I have a problem which I can not seem to fathom. I am asked to differentiate [(sqrt x) + 1]^2 / x with respect to x. I tackled the problem as follows:
First I expanded the top term to become [x + 2(sqrt x) + 1]. Then I multiplied by x^-1 to get 1 + 2(sqrt x)^-1 + x^-1.
When I differentiated, I got -x^-3/2 - x^-2, but the answer sheet says 1 - x^-3/2 - 2x^-3. I can not see where I am going wrong. Any help would be appreciated. Cheers. Adrian.

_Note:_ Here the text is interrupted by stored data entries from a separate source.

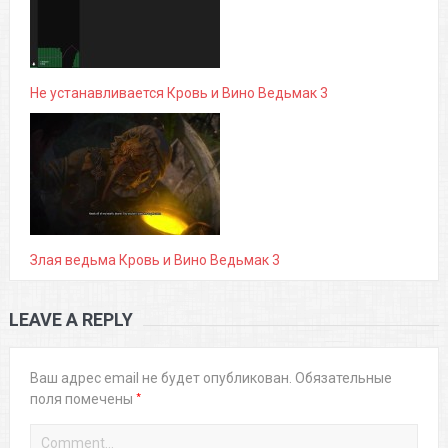
Не устанавливается Кровь и Вино Ведьмак 3
Злая ведьма Кровь и Вино Ведьмак 3
LEAVE A REPLY
Ваш адрес email не будет опубликован.
Обязательные
*
поля помечены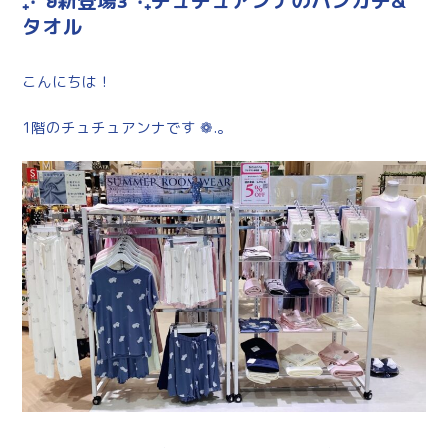
₊‧°𐐪新登場𐑂°‧₊チュチュアンナのハンカチ&
タオル
こんにちは！
1階のチュチュアンナです ❁.｡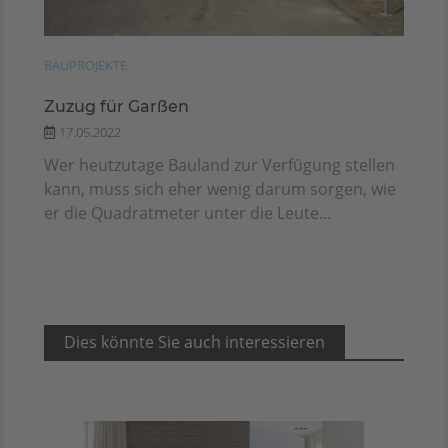
BAUPROJEKTE
Zuzug für Garßen
17.05.2022
Wer heutzutage Bauland zur Verfügung stellen
kann, muss sich eher wenig darum sorgen, wie
er die Quadratmeter unter die Leute...
Dies könnte Sie auch interessieren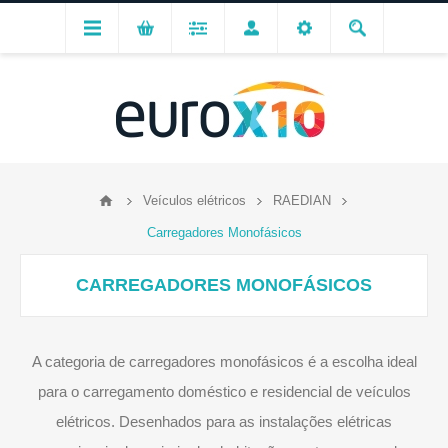
Veículos elétricos
RAEDIAN
Carregadores Monofásicos
CARREGADORES MONOFÁSICOS
A categoria de carregadores monofásicos é a escolha ideal
para o carregamento doméstico e residencial de veículos
elétricos. Desenhados para as instalações elétricas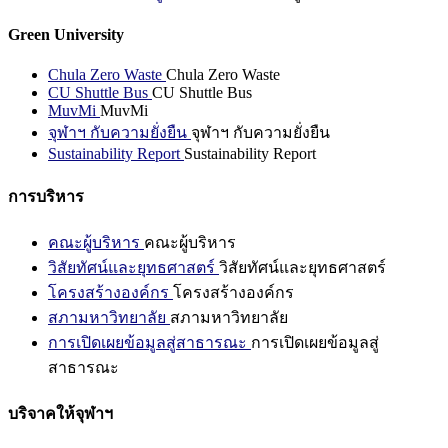
Green University
Chula Zero Waste
Chula Zero Waste
CU Shuttle Bus
CU Shuttle Bus
MuvMi
MuvMi
จุฬาฯ กับความยั่งยืน
จุฬาฯ กับความยั่งยืน
Sustainability Report
Sustainability Report
การบริหาร
คณะผู้บริหาร
คณะผู้บริหาร
วิสัยทัศน์และยุทธศาสตร์
วิสัยทัศน์และยุทธศาสตร์
โครงสร้างองค์กร
โครงสร้างองค์กร
สภามหาวิทยาลัย
สภามหาวิทยาลัย
การเปิดเผยข้อมูลสู่สาธารณะ
การเปิดเผยข้อมูลสู่
สาธารณะ
บริจาคให้จุฬาฯ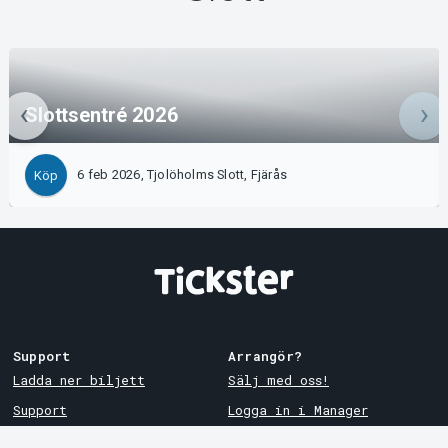
Slottsentré 2026
6 feb 2026, Tjolöholms Slott, Fjärås
Köp
Support
Arrangör?
Ladda ner biljett
Sälj med oss!
Support
Logga in i Manager
Köp- och leveransvillkor
System Support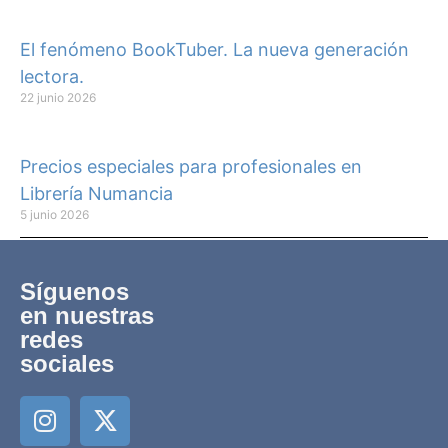
El fenómeno BookTuber. La nueva generación
lectora.
22 junio 2026
Precios especiales para profesionales en
Librería Numancia
5 junio 2026
Síguenos
en nuestras
redes
sociales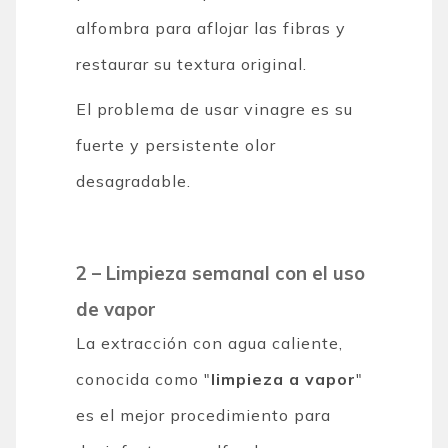
alfombra para aflojar las fibras y
restaurar su textura original.
El problema de usar vinagre es su
fuerte y persistente olor
desagradable.
2 – Limpieza semanal con el uso
de vapor
La extracción con agua caliente,
conocida como "
limpieza a vapor
"
es el mejor procedimiento para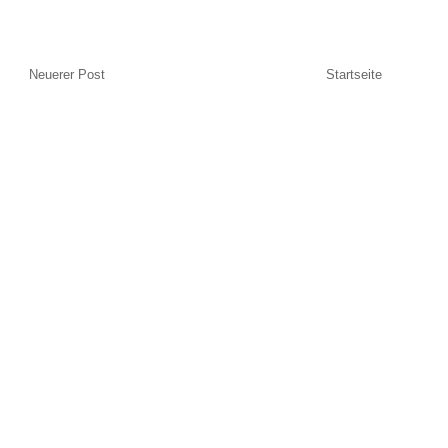
Neuerer Post
Startseite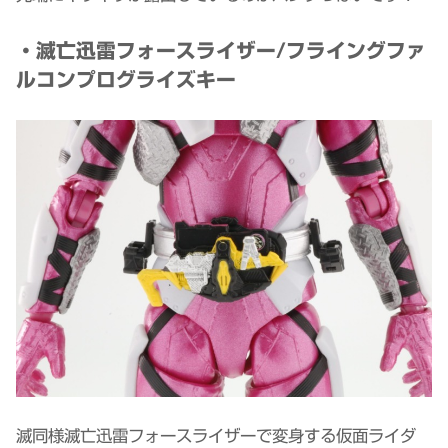
・滅亡迅雷フォースライザー/フライングファ
ルコンプログライズキー
滅同様滅亡迅雷フォースライザーで変身する仮面ライダ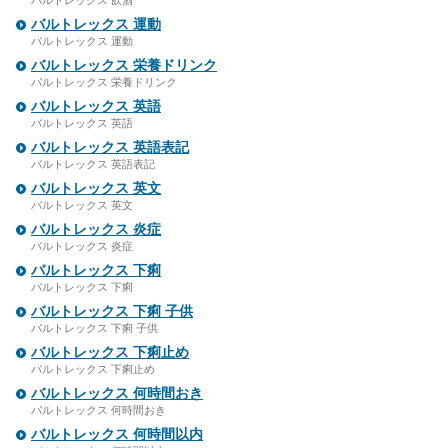
バルトレックス 飲酒
バルトレックス 運動
バルトレックス 運動
バルトレックス 栄養ドリンク
バルトレックス 栄養ドリンク
バルトレックス 英語
バルトレックス 英語
バルトレックス 英語表記
バルトレックス 英語表記
バルトレックス 英文
バルトレックス 英文
バルトレックス 炎症
バルトレックス 炎症
バルトレックス 下痢
バルトレックス 下痢
バルトレックス 下痢 子供
バルトレックス 下痢 子供
バルトレックス 下痢止め
バルトレックス 下痢止め
バルトレックス 何時間おき
バルトレックス 何時間おき
バルトレックス 何時間以内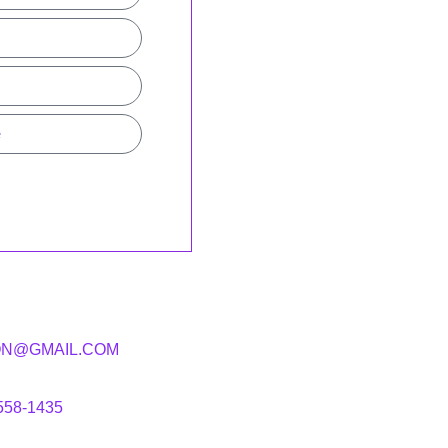
ON@GMAIL.COM
5558-1435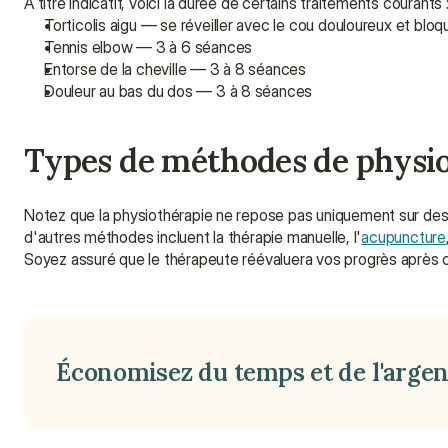
À titre indicatif, voici la durée de certains traitements courants 
Torticolis aigu — se réveiller avec le cou douloureux et bl
Tennis elbow — 3 à 6 séances
Entorse de la cheville — 3 à 8 séances
Douleur au bas du dos — 3 à 8 séances
Types de méthodes de physi
Notez que la physiothérapie ne repose pas uniquement sur des ma
d'autres méthodes incluent la thérapie manuelle, l'
acupuncture
Soyez assuré que le thérapeute réévaluera vos progrès après ch
Économisez du temps et de l'argent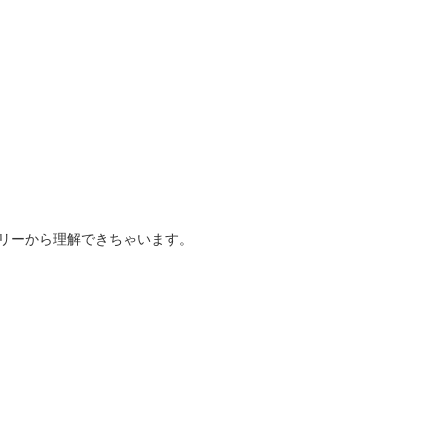
リーから理解できちゃいます。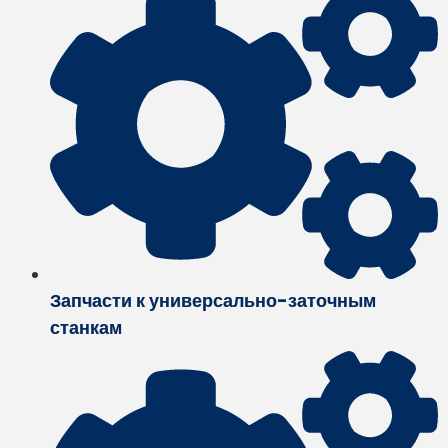
Запчасти к универсально-заточным
станкам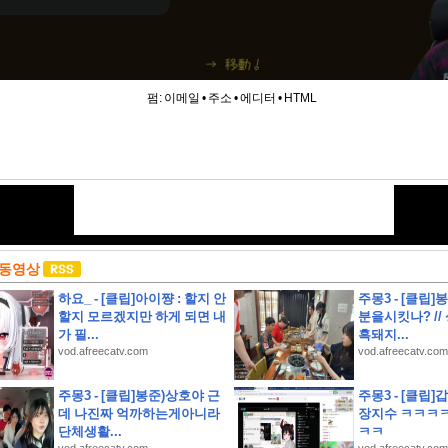
펌:
이메일
•
주소
•
에디터
•
HTML
 동영상
하요_ - [클립]아이쨩 : 할지 안
주몽3 - [클립]
할지 모르겠지만 하게 되면 내
분을시킷나? //
가 필...
흑돼지...
vod.afreecatv.com
vod.afreecatv.com
주몽3 - [클립]봉준)상호야 근
주몽3 - [클립]
데 나진짜 억까하는게아니라
장지수 ㅋㅋㅋ
소개 스크립트 및 실제 면접 합격 답안
단체생활...
ㅋㅋ
청구권부 채권)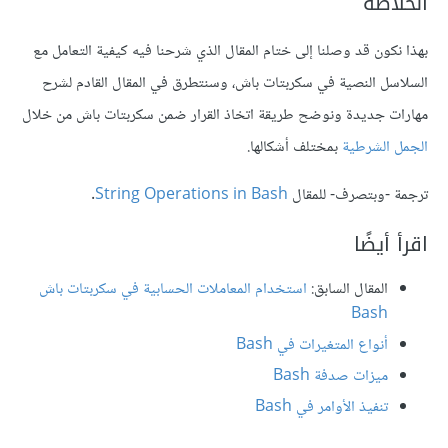
الخلاصة
بهذا نكون قد وصلنا إلى ختام المقال الذي شرحنا فيه كيفية التعامل مع
السلاسل النصية في سكربتات باش، وسنتطرق في
المقال القادم
لشرح
مهارات جديدة ونوضح طريقة اتخاذ القرار ضمن سكربتات باش من خلال
الجمل الشرطية
بمختلف أشكالها.
ترجمة -وبتصرف- للمقال
String Operations in Bash
.
اقرأ أيضًا
المقال السابق:
استخدام المعاملات الحسابية في سكربتات باش
Bash
أنواع المتغيرات في Bash
ميزات صدفة Bash
تنفيذ الأوامر في Bash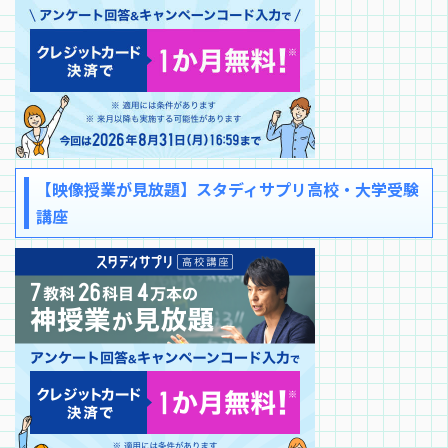
【映像授業が見放題】スタディサプリ高校・大学受験
講座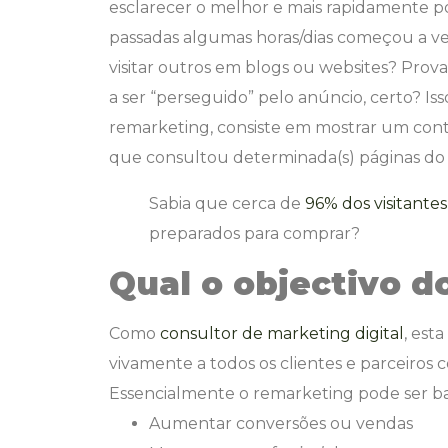
esclarecer o melhor e mais rapidamente pos
passadas algumas horas/dias começou a ve
visitar outros em blogs ou websites? Pro
a ser “perseguido” pelo anúncio, certo? Is
remarketing, consiste em mostrar um con
que consultou determinada(s) páginas do s
Sabia que cerca de
96% dos visitante
preparados para comprar?
Qual o objectivo 
Como
consultor de marketing digital
, est
vivamente a todos os clientes e parceiros
Essencialmente o remarketing pode ser bas
Aumentar conversões ou vendas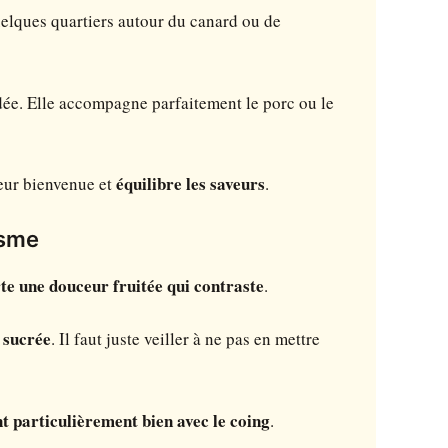
uelques quartiers autour du canard ou de
idée. Elle accompagne parfaitement le porc ou le
heur bienvenue et
équilibre les saveurs
.
isme
te une douceur fruitée qui contraste
.
 sucrée
. Il faut juste veiller à ne pas en mettre
t particulièrement bien avec le coing
.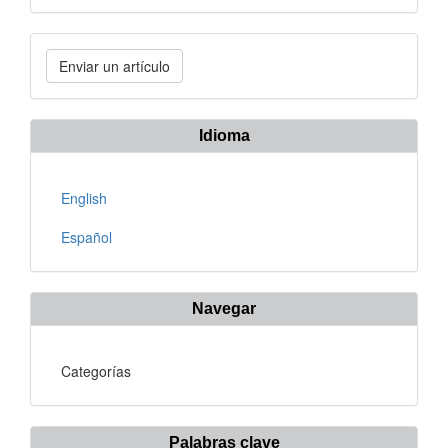
Enviar
Enviar un artículo
un
artículo
Idioma
English
Español
Navegar
Categorías
Palabras clave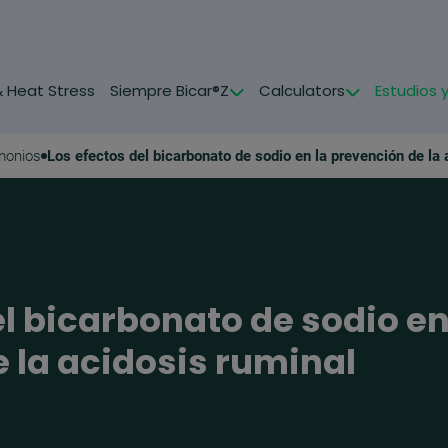
& Heat Stress
Siempre Bicar®Z
Calculators
Estudios 
imonios
Los efectos del bicarbonato de sodio en la prevención de la 
el bicarbonato de sodio en
 la acidosis ruminal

 ebaines Posts: 10,583, Reputation: 5794 Expert #2 Mar 19, 2012, 11:48 AM
You are correct. Another way to do this is to use the formula for derivate of a fraction:

$
(\frac {f(x)}{g(x)} )' = \frac { g(x) f'(x) - f(x)g'(x)} {g(x))^2}

$

For this problem this gives:

$
\frac {2x(\sqrt x + 1) \frac 1 2 x^{-1/2} - (\sqrt x +1)^2} {x^2} = \frac {x + \sqrt x -(x + 2 \sqrt x +1)} {x^2} = -x^{-3/2} -x^{-2}
$

which is the same answer you got.

However, if you integrate the answer that the answer sheet gives it turns out to be the derivative of (x sqrt(x) +1)^2/x^2. So could there have been a mistake in the original question as you typed it on this site?
 AdrianCavinder Posts: 43, Reputation: 10 Junior Member #3 Mar 22, 2012, 09:18 PM
Dear Uber, Thanks so much. Very helpful.